While this was the first time the UN has ever removed a country from such a list, the international organization had backed off from including Israel in last year’s report as a regime responsible for the death of hundreds of children and injury of thousands in the 2014 armed conflict in Gaza. It makes one wonder, when Saudi Arabia with an assessment of 1.1% share of UN funding in current year and an average of about 0.8% share in the last decade can so easily have its name cleared off from a blacklist, where does that leave a country like the United States with 22% share of the funding. Can anyone believe that these funds and contributions have not affected other UN decisions in regard to Iran's nuclear program or the Palestinian issue?
“The US has a very poor record when it comes to this sort of thing, having cut off funding to particular UN agencies and threatened others,” Stork said. “And the US campaigned heavily (and successfully) one year earlier to keep Israel off that very same list.”
One year has passed since the Saudi regime launched airstrikes in Yemen, and more than 9,400 people have been killed and at least 16,000 others injured since the onset of the aggression. The war is still continuing and apparently, the UN has failed to take decisive measures to bring Saudi Arabia to halt its aggression in Yemen. When the most representative inter-governmental organization of the world in charge of maintaining international peace and security finds itself in despair for performing its duties, what else could be done to stop the ongoing senseless war and suffering in Yemen?
Stork said while the UN Office of the High Commissioner for Human Rights has done a good job of documenting Saudi (and other) violations in Yemen, “decisive measures” are the purview of the Security Council, where the permanent members often stand in the way of serious measures – like how the US has protected Israel.
“And the Security Council permanent members have a terrible record when it comes to supporting the Secretary-General – just look at the dispute with Morocco a few months ago over Ban using word “occupation” to characterize status of Western Sahara,” he added.

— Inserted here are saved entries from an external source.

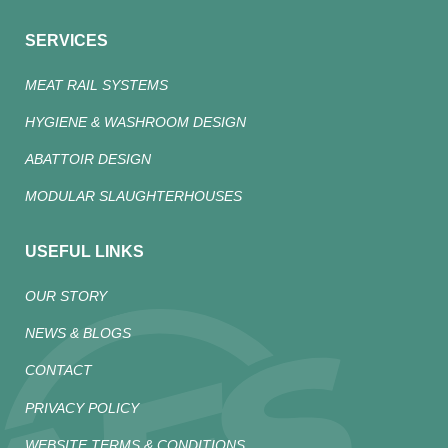
SERVICES
MEAT RAIL SYSTEMS
HYGIENE & WASHROOM DESIGN
ABATTOIR DESIGN
MODULAR SLAUGHTERHOUSES
USEFUL LINKS
OUR STORY
NEWS & BLOGS
CONTACT
PRIVACY POLICY
WEBSITE TERMS & CONDITIONS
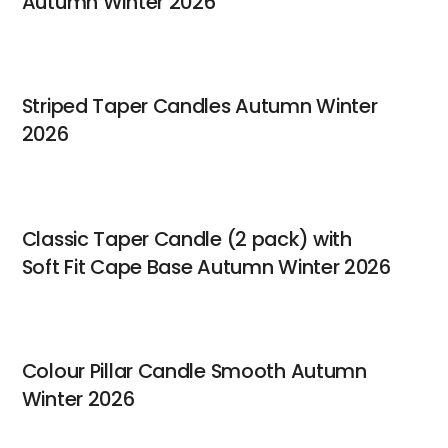
Autumn Winter 2026
Striped Taper Candles Autumn Winter
2026
Classic Taper Candle (2 pack) with
Soft Fit Cape Base Autumn Winter 2026
Colour Pillar Candle Smooth Autumn
Winter 2026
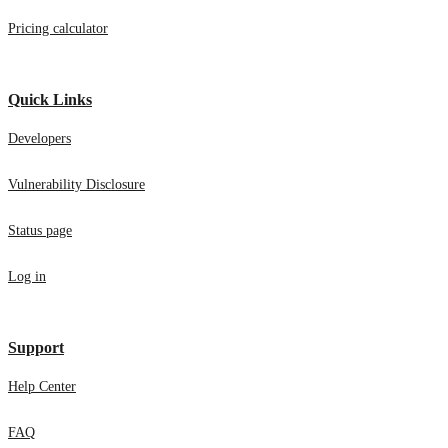
Pricing calculator
Quick Links
Developers
Vulnerability Disclosure
Status page
Log in
Support
Help Center
FAQ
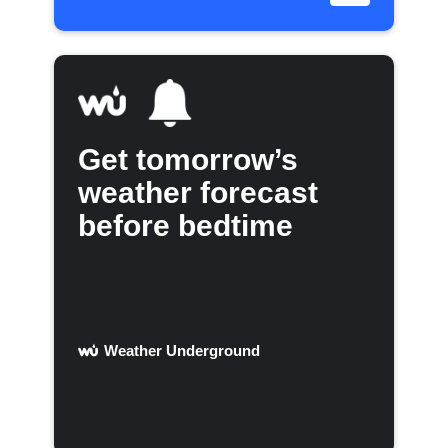
Get tomorrow’s
weather forecast
before bedtime
Weather Underground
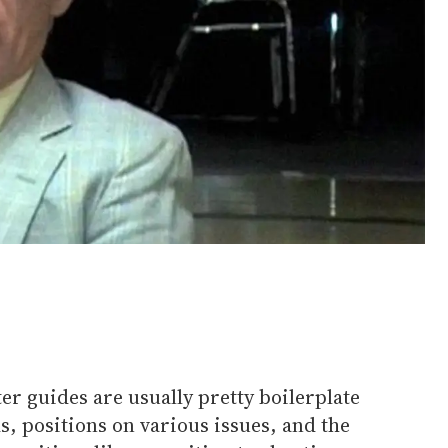
er guides are usually pretty boilerplate
rds, positions on various issues, and the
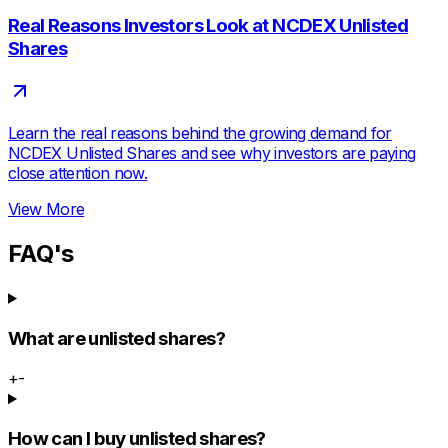
Real Reasons Investors Look at NCDEX Unlisted
Shares
Learn the real reasons behind the growing demand for
NCDEX Unlisted Shares and see why investors are paying
close attention now.
View More
FAQ's
What are unlisted shares?
+
-
How can I buy unlisted shares?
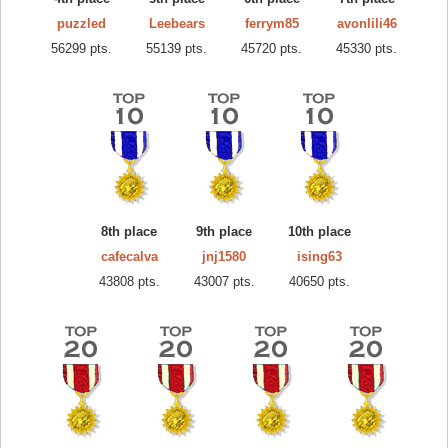
puzzled
Leebears
ferrym85
avonlili46
56299 pts.
55139 pts.
45720 pts.
45330 pts.
8th place
9th place
10th place
cafecalva
jnj1580
ising63
43808 pts.
43007 pts.
40650 pts.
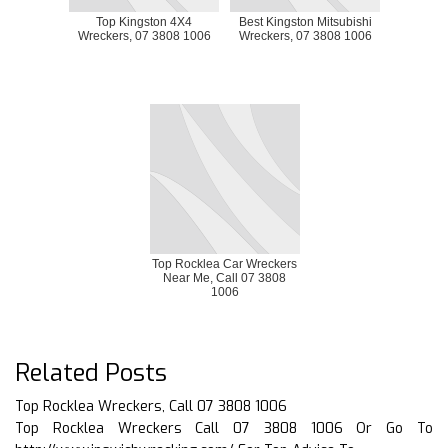
Top Kingston 4X4
Best Kingston Mitsubishi
Wreckers, 07 3808 1006
Wreckers, 07 3808 1006
Top Rocklea Car Wreckers
Near Me, Call 07 3808
1006
Related Posts
Top Rocklea Wreckers, Call 07 3808 1006
Top Rocklea Wreckers Call 07 3808 1006 Or Go To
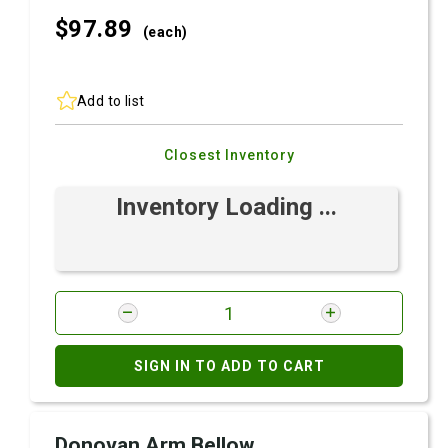
$97.
89
(each)
Add to list
Closest Inventory
Inventory Loading ...
SIGN IN TO ADD TO CART
Donovan Arm Bellow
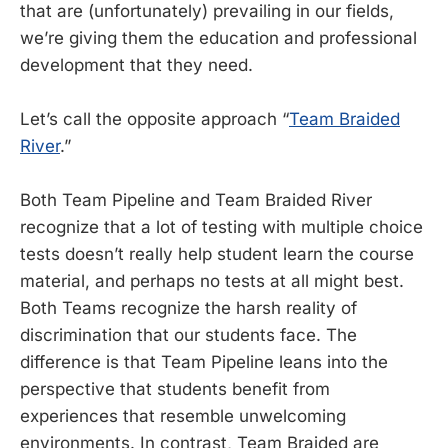
that are (unfortunately) prevailing in our fields,
we’re giving them the education and professional
development that they need.
Let’s call the opposite approach “
Team Braided
River
.”
Both Team Pipeline and Team Braided River
recognize that a lot of testing with multiple choice
tests doesn’t really help student learn the course
material, and perhaps no tests at all might best.
Both Teams recognize the harsh reality of
discrimination that our students face. The
difference is that Team Pipeline leans into the
perspective that students benefit from
experiences that resemble unwelcoming
environments. In contrast, Team Braided are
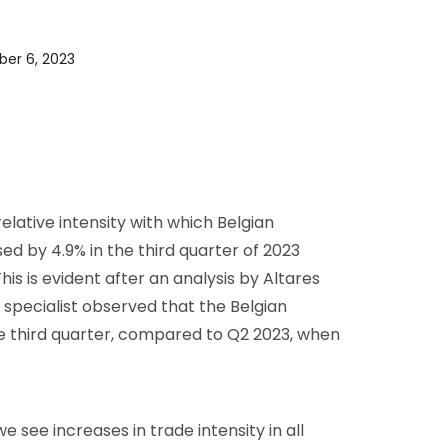
D&B Direct+ Data Blocks
Altares D&S Platform
ber 6, 2023
Business Add-On for SAP
All about API & Integrations
elative intensity with which Belgian
d by 4.9% in the third quarter of 2023
is is evident after an analysis by Altares
 specialist observed that the Belgian
e third quarter, compared to Q2 2023, when
 see increases in trade intensity in all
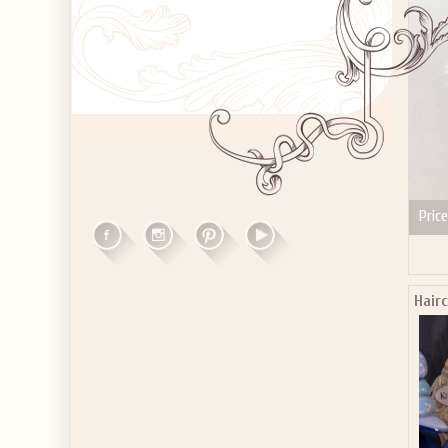
Price
Hair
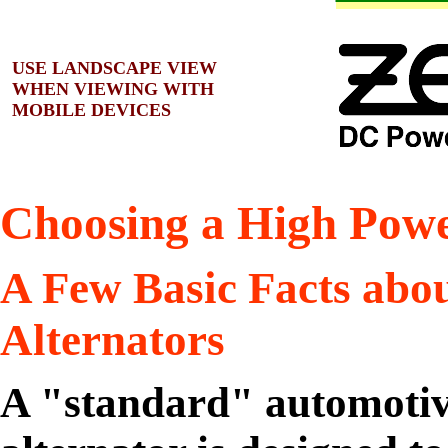
USE LANDSCAPE VIEW
WHEN VIEWING WITH
MOBILE DEVICES
Choosing a High Powe
A Few Basic Facts abo
Alternators
A "standard" automotiv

Belkis Wille, the Yemen and Kuwait researcher with Human Rights Watch, also believed that “the decision to remove Saudi Arabia from the blacklist, particularly as it was the leading contributor to the maiming and killing of children in Yemen during 2015, will have a lasting effect in terms of the UN’s credibility in reporting on human rights in Yemen.”
Wille, who is responsible for researching abuses and conducting local and international advocacy on human rights issues affecting Yemen, further added that “it will be very hard for the UN to restore any kind of trust and objectivity into its reporting after this.”
Joe Stork, deputy director of Human Rights Watch's Middle East and North Africa division, is a general expert on human rights issues in the region. Author of numerous books and widely published articles on the Middle East, he has lectured widely at universities and public forums around the world. Stork served as a Peace Corps volunteer in Turkey and holds an M.A. in International Affairs/Middle East Studies from Columbia University.
Belkis Wille is the Yemen and Kuwait researcher with Human Rights Watch. In 2009, she documented alleged war crimes and crimes against humanity with the Al Mezan Center for Human Rights in Gaza. Wille received her bachelor’s degree from Harvard University, her graduate diploma in law from City University London, and her LLM in human rights and humanitarian law from the University of Essex.